Irk ve mezhep temelli reel politiğe aykırı bu yaklaşımlar, ne bölgenin coğrafi gerçekliğine, ne tarihi geçmişine, ne de kültürel bütünlüğüne uygundur. Üzücü olan bu tür absürtlüklerin içinde, kanaat önderi mesabesinde, entelektüel derinliğe sahip köşe yazarlarının da bulunmasıdır.
Evet, hepimizin zihinlerinde ‘ama’ ile başlayan cümleler sıraya girdi, farkındayım. Halep’ten Bağdat’a, Basra’ya, Karabağ’dan Şuşa’ya, terör örgütleriyle flörtten Şebbihalara, Haşdi Şa’bilere, Şii hilalinden Kızıldeniz sahillerine, Yemen’e kadar uzar gider bu liste. Hepsi de haklıdır.
Ancak müsaadenizle bir ama’lı cümle de ben kurayım. Türkiye’nin İran sınırı yaklaşık 400 yıl önce bugün, 17 Mayıs 1639’da, 4. Murad’ın Bağdat seferi dönüşünde imzalanan Kasr-ı Şirin antlaşmasıyla tespit edilen en eski kara sınırıdır.
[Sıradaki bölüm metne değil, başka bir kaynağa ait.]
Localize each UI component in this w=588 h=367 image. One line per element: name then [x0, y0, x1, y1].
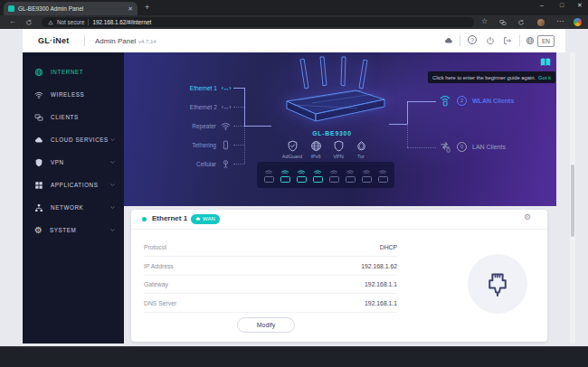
interface-repeater[interactable]: Repeater [129, 120, 231, 131]
sidebar-item-applications[interactable]: APPLICATIONS [23, 174, 124, 196]
table-row: Protocol DHCP [144, 238, 397, 257]
reboot-power-icon[interactable] [486, 36, 495, 45]
url-bar[interactable]: Not secure 192.168.1.62/#/internet [42, 17, 474, 27]
table-row: DNS Server 192.168.1.1 [144, 294, 397, 313]
lan-clients-icon [439, 140, 451, 153]
interface-label: Cellular [196, 161, 216, 167]
modify-button[interactable]: Modify [237, 317, 295, 333]
connector-line [233, 145, 244, 146]
feature-tor: Tor [346, 140, 376, 159]
sidebar-item-clients[interactable]: CLIENTS [23, 106, 124, 128]
window-close-button[interactable]: ✕ [574, 2, 586, 9]
interface-cellular[interactable]: Cellular [129, 158, 231, 169]
tor-onion-icon [356, 140, 367, 152]
row-label: DNS Server [144, 300, 176, 306]
beginner-guide-tooltip: Click here to enter the beginner guide a… [428, 71, 555, 83]
connector-line [407, 147, 436, 148]
page-scrollbar-thumb[interactable] [571, 165, 574, 237]
card-settings-gear-icon[interactable]: ⚙ [524, 213, 531, 221]
sidebar-item-cloud-services[interactable]: CLOUD SERVICES [23, 128, 124, 151]
network-hierarchy-icon [34, 203, 43, 212]
beginner-guide-book-icon[interactable] [538, 56, 553, 69]
admin-header: GL·iNet Admin Panel v4.7.14 ? EN [23, 29, 565, 52]
interface-ethernet1[interactable]: Ethernet 1 ‹↔› [129, 82, 231, 93]
cloud-icon[interactable] [444, 36, 453, 45]
wifi-icon [221, 121, 231, 131]
wifi-icon [34, 90, 43, 99]
help-icon[interactable]: ? [468, 35, 477, 44]
sidebar-item-label: CLIENTS [51, 114, 79, 120]
language-globe-icon[interactable] [526, 36, 535, 45]
browser-tab[interactable]: GL-BE9300 Admin Panel ✕ [4, 2, 138, 15]
interface-ethernet2[interactable]: Ethernet 2 ‹↔› [129, 101, 231, 112]
back-button[interactable]: ← [9, 18, 16, 25]
wifi-band-icon [362, 168, 372, 183]
connector-line [233, 164, 244, 165]
ethernet-plug-badge [468, 254, 527, 314]
ethernet-port-icon: ‹↔› [222, 104, 231, 110]
tooltip-got-it-button[interactable]: Got it [538, 75, 551, 80]
windows-taskbar: Search 17:44 30/07/2025 [0, 346, 588, 367]
wifi-band-icon [329, 168, 339, 183]
cloud-icon [34, 136, 43, 145]
table-row: Gateway 192.168.1.1 [144, 275, 397, 294]
card-divider [131, 229, 547, 230]
sidebar-item-label: INTERNET [51, 69, 83, 75]
row-label: Gateway [144, 281, 168, 287]
language-selector[interactable]: EN [537, 35, 555, 47]
profile-avatar[interactable] [537, 19, 545, 26]
cloud-icon [195, 216, 201, 221]
security-label: Not secure [57, 19, 84, 25]
wifi-band-icon [346, 168, 356, 183]
sidebar-item-label: CLOUD SERVICES [51, 136, 109, 143]
window-maximize-button[interactable]: □ [555, 2, 568, 8]
window-minimize-button[interactable]: – [536, 2, 548, 8]
copilot-icon[interactable] [574, 18, 582, 26]
router-illustration [267, 52, 397, 132]
connector-line [244, 126, 245, 164]
sidebar-item-label: NETWORK [51, 204, 83, 211]
cellular-antenna-icon [221, 159, 231, 169]
chevron-down-icon [109, 182, 116, 188]
sidebar-item-network[interactable]: NETWORK [23, 196, 124, 219]
refresh-icon[interactable] [25, 19, 33, 26]
wifi-band-icon [313, 168, 323, 183]
connector-line [407, 101, 436, 102]
interface-label: Tethering [192, 142, 216, 148]
sidebar-item-label: WIRELESS [51, 91, 84, 98]
sidebar-item-system[interactable]: ⚙ SYSTEM [23, 219, 124, 241]
connector-line [407, 101, 408, 124]
sidebar-item-wireless[interactable]: WIRELESS [23, 83, 124, 106]
connector-line [244, 88, 245, 126]
connector-line [233, 88, 244, 89]
split-screen-icon[interactable] [499, 19, 507, 26]
interface-label: Repeater [192, 123, 216, 129]
browser-menu-icon[interactable]: ⋯ [556, 18, 564, 25]
wlan-clients[interactable]: 2 WLAN Clients [439, 94, 514, 107]
interface-tethering[interactable]: Tethering [129, 139, 231, 150]
not-secure-warning-icon [48, 20, 53, 25]
lan-clients[interactable]: 0 LAN Clients [439, 140, 506, 153]
sidebar-item-vpn[interactable]: VPN [23, 151, 124, 174]
connector-line [233, 107, 244, 108]
url-text: 192.168.1.62/#/internet [92, 19, 151, 25]
chevron-down-icon [109, 159, 116, 165]
clients-monitors-icon [34, 113, 43, 122]
close-tab-icon[interactable]: ✕ [128, 5, 133, 12]
header-divider [460, 35, 460, 46]
wan-badge: WAN [191, 214, 220, 224]
logout-icon[interactable] [503, 36, 512, 45]
sidebar-item-internet[interactable]: INTERNET [23, 61, 124, 83]
row-label: Protocol [144, 244, 166, 250]
tab-title: GL-BE9300 Admin Panel [18, 5, 124, 12]
bookmark-star-icon[interactable]: ☆ [481, 18, 488, 25]
history-icon[interactable] [517, 19, 525, 26]
sidebar-item-label: SYSTEM [50, 227, 77, 233]
feature-label: Tor [357, 154, 365, 159]
new-tab-button[interactable]: + [145, 4, 149, 12]
interface-label: Ethernet 1 [190, 85, 217, 91]
wifi-band-icon [280, 168, 290, 183]
wifi-band-strip [257, 162, 394, 188]
table-row: IP Address 192.168.1.62 [144, 257, 397, 276]
chevron-down-icon [109, 227, 116, 233]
Buna mukabil, ana yurttan bir oldubitti ile koparılan en son kara parçası da Filistin’dir. Küresel fitne ocağı, soykırımcı terörist İsrail’in işgal ettiği toprakların tapusu hala Osmanlı arşivlerindedir.
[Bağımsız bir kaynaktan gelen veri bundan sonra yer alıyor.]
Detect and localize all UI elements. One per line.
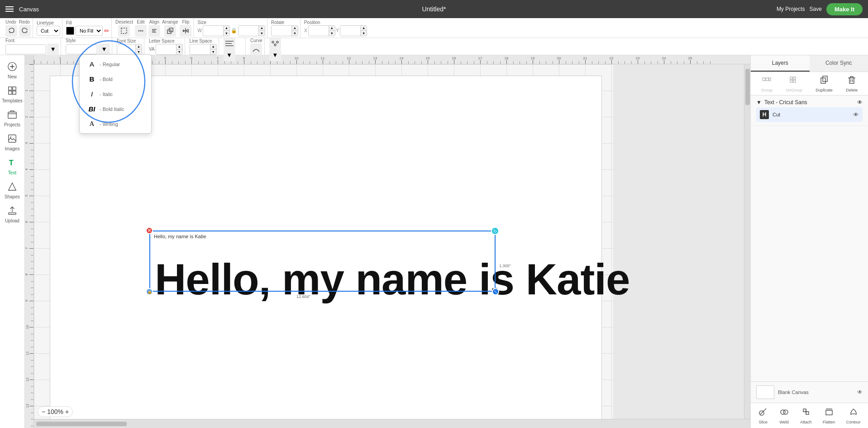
sidebar-item-projects[interactable]: Projects [1,107,23,130]
fontsize-up[interactable]: ▲ [135,44,142,49]
lsp-up[interactable]: ▲ [210,44,216,49]
hamburger-menu[interactable] [5,6,14,12]
zoom-control: − 100% + [38,406,73,417]
svg-rect-23 [9,135,16,143]
style-input[interactable]: Regular [66,44,97,54]
resize-handle-br[interactable]: ⤡ [492,288,499,295]
fill-pencil-icon[interactable]: ✏ [104,27,110,34]
layer-section-header[interactable]: ▼ Text - Cricut Sans 👁 [756,99,863,106]
pos-y-up[interactable]: ▲ [360,26,367,31]
weld-action[interactable]: Weld [779,407,789,424]
font-style-writing[interactable]: A - Writing [80,116,151,131]
lock-icon[interactable]: 🔒 [231,28,237,34]
zoom-out-button[interactable]: − [42,408,45,415]
rotate-up[interactable]: ▲ [291,26,298,31]
font-dropdown-toggle[interactable]: ▼ [47,43,59,55]
horizontal-scrollbar[interactable] [34,419,750,428]
font-style-dropdown: A - Regular B - Bold I - Italic BI - Bol… [79,54,152,134]
v-scrollbar-thumb[interactable] [745,69,750,105]
svg-rect-34 [793,80,796,82]
my-projects-link[interactable]: My Projects [777,6,805,12]
group-action[interactable]: Group [761,75,773,92]
sidebar-item-text[interactable]: T Text [1,155,23,178]
canvas-thumb[interactable] [756,385,774,399]
advanced-button[interactable] [269,38,281,49]
style-dropdown-toggle[interactable]: ▼ [98,43,110,55]
document-title[interactable]: Untitled* [422,5,446,13]
rotate-input[interactable]: 0 [272,26,291,36]
position-y-input[interactable]: 8.361 [340,26,360,36]
alignment-dropdown[interactable]: ▼ [224,49,235,61]
contour-action[interactable]: Contour [846,407,861,424]
fontsize-input[interactable]: 72 [117,44,135,54]
fill-color-swatch[interactable] [66,27,74,35]
layer-section-title: Text - Cricut Sans [764,99,807,106]
h-scrollbar-thumb[interactable] [36,422,127,426]
fill-label: Fill [66,20,110,25]
font-style-italic[interactable]: I - Italic [80,87,151,101]
pos-x-down[interactable]: ▼ [329,31,335,36]
fontsize-down[interactable]: ▼ [135,49,142,54]
sidebar-item-images[interactable]: Images [1,131,23,154]
weld-icon [779,407,789,419]
position-x-input[interactable]: 3.283 [309,26,329,36]
sidebar-item-templates[interactable]: Templates [1,83,23,106]
layer-item[interactable]: H Cut 👁 [756,107,863,122]
size-h-up[interactable]: ▲ [258,26,265,31]
pos-x-up[interactable]: ▲ [329,26,335,31]
tab-color-sync[interactable]: Color Sync [810,55,868,72]
size-w-down[interactable]: ▼ [223,31,229,36]
edit-button[interactable] [135,25,147,37]
zoom-in-button[interactable]: + [65,408,69,415]
deselect-label: Deselect [115,19,133,24]
resize-handle-bl[interactable]: 🔒 [146,288,153,295]
layer-eye-icon[interactable]: 👁 [857,99,863,106]
curve-button[interactable] [250,43,262,55]
align-button[interactable] [148,25,160,37]
sidebar-item-shapes[interactable]: Shapes [1,179,23,202]
alignment-button[interactable] [224,38,235,49]
ls-up[interactable]: ▲ [176,44,182,49]
attach-action[interactable]: Attach [800,407,812,424]
delete-label: Delete [846,88,858,92]
size-h-down[interactable]: ▼ [258,31,265,36]
duplicate-action[interactable]: Duplicate [816,75,833,92]
ls-down[interactable]: ▼ [176,49,182,54]
font-style-bold-italic[interactable]: BI - Bold Italic [80,101,151,116]
undo-button[interactable] [5,25,17,37]
tab-layers[interactable]: Layers [751,55,810,72]
zoom-level[interactable]: 100% [47,408,63,415]
deselect-button[interactable] [118,25,130,37]
flatten-action[interactable]: Flatten [823,407,835,424]
sidebar-item-upload[interactable]: Upload [1,203,23,226]
rotate-down[interactable]: ▼ [291,31,298,36]
canvas-text-main[interactable]: Hello, my name is Katie [155,255,630,304]
font-style-bold[interactable]: B - Bold [80,72,151,87]
font-input[interactable]: Cricut Sans [5,44,46,54]
linetype-select[interactable]: Cut [37,26,60,36]
lsp-down[interactable]: ▼ [210,49,216,54]
font-style-regular[interactable]: A - Regular [80,57,151,72]
size-w-up[interactable]: ▲ [223,26,229,31]
letterspace-input[interactable]: 1.2 [156,44,176,54]
vertical-scrollbar[interactable] [744,64,750,419]
linespace-input[interactable]: 1.2 [190,44,210,54]
layer-item-eye[interactable]: 👁 [853,111,859,118]
redo-button[interactable] [19,25,31,37]
fill-select[interactable]: No Fill [76,26,103,36]
size-h-input[interactable]: 1.305 [238,26,258,36]
canvas-eye-icon[interactable]: 👁 [857,389,863,395]
sidebar-item-new[interactable]: New [1,59,23,82]
make-it-button[interactable]: Make It [826,3,863,15]
ungroup-label: UnGroup [786,88,802,92]
arrange-button[interactable] [164,25,176,37]
pos-y-down[interactable]: ▼ [360,31,367,36]
advanced-dropdown[interactable]: ▼ [269,49,281,61]
slice-action[interactable]: Slice [758,407,768,424]
delete-action[interactable]: Delete [846,75,858,92]
flip-button[interactable] [180,25,191,37]
ungroup-action[interactable]: UnGroup [786,75,802,92]
delete-handle[interactable]: ✕ [146,227,153,234]
save-button[interactable]: Save [810,6,822,12]
size-w-input[interactable]: 12.604 [203,26,223,36]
Filistin’in ne şartlarda Siyonist Yahudilere hediye edildiğini meraklılarının ilgisine arz edelim. İyi bir tarih okuyucusu değilim, hele kronoloji ile hiç aram olmadı. Ama tarihi ilham almak için değil, ibret almak için okumak gerektiğine inanırım.
‘Yurtta sulh, cihanda sulh’ sakız çiğner gibi tekrarlamakla olmuyor. Cihanda huzur olmadan yurtta sulh olmayacağını kavramak lazım.
İlkesel olarak savaşa karşıyım. Şii inancında da ancak savunma için cihada fetva verildiğini biliyorum. Komşu ve kardeş bir ülkede savaş olması asla isteyeceğimiz bir şey olamaz. Daha da beteri, bu savaşı komşumuzun kaybetme ihtimali.
Bölgedeki huzursuzluğun temeli, 1.dünya savaşıyla başlayan Osmanlı hilafet otoritesi ve topraklarına yönelik mütecaviz küresel kapitalizmin istikrarsızlaştırma projesidir. Yüz yılı aşkın süredir bölgede kan ve gözyaşı oluk oluk akmakta, mazlumların feryadı arşa yükselmektedir.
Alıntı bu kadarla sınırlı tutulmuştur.